# Problem to work on:
Write out the records below exactly as they appear, skipping each picture.

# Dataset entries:
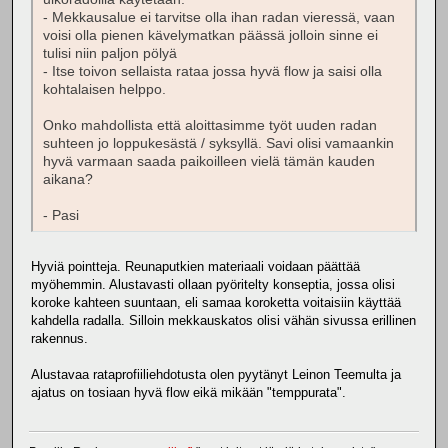
- Mekkausalue ei tarvitse olla ihan radan vieressä, vaan
voisi olla pienen kävelymatkan päässä jolloin sinne ei
tulisi niin paljon pölyä
- Itse toivon sellaista rataa jossa hyvä flow ja saisi olla
kohtalaisen helppo.
Onko mahdollista että aloittasimme työt uuden radan
suhteen jo loppukesästä / syksyllä. Savi olisi vamaankin
hyvä varmaan saada paikoilleen vielä tämän kauden
aikana?
- Pasi
Hyviä pointteja. Reunaputkien materiaali voidaan päättää
myöhemmin. Alustavasti ollaan pyöritelty konseptia, jossa olisi
koroke kahteen suuntaan, eli samaa koroketta voitaisiin käyttää
kahdella radalla. Silloin mekkauskatos olisi vähän sivussa erillinen
rakennus.
Alustavaa rataprofiiliehdotusta olen pyytänyt Leinon Teemulta ja
ajatus on tosiaan hyvä flow eikä mikään "temppurata".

# Output of the exercise:
- Mekkausalue ei tarvitse olla ihan radan vieressä, vaan
voisi olla pienen kävelymatkan päässä jolloin sinne ei
tulisi niin paljon pölyä
- Itse toivon sellaista rataa jossa hyvä flow ja saisi olla
kohtalaisen helppo.
Onko mahdollista että aloittasimme työt uuden radan
suhteen jo loppukesästä / syksyllä. Savi olisi vamaankin
hyvä varmaan saada paikoilleen vielä tämän kauden
aikana?
- Pasi
Hyviä pointteja. Reunaputkien materiaali voidaan päättää
myöhemmin. Alustavasti ollaan pyöritelty konseptia, jossa olisi
koroke kahteen suuntaan, eli samaa koroketta voitaisiin käyttää
kahdella radalla. Silloin mekkauskatos olisi vähän sivussa erillinen
rakennus.
Alustavaa rataprofiiliehdotusta olen pyytänyt Leinon Teemulta ja
ajatus on tosiaan hyvä flow eikä mikään "temppurata".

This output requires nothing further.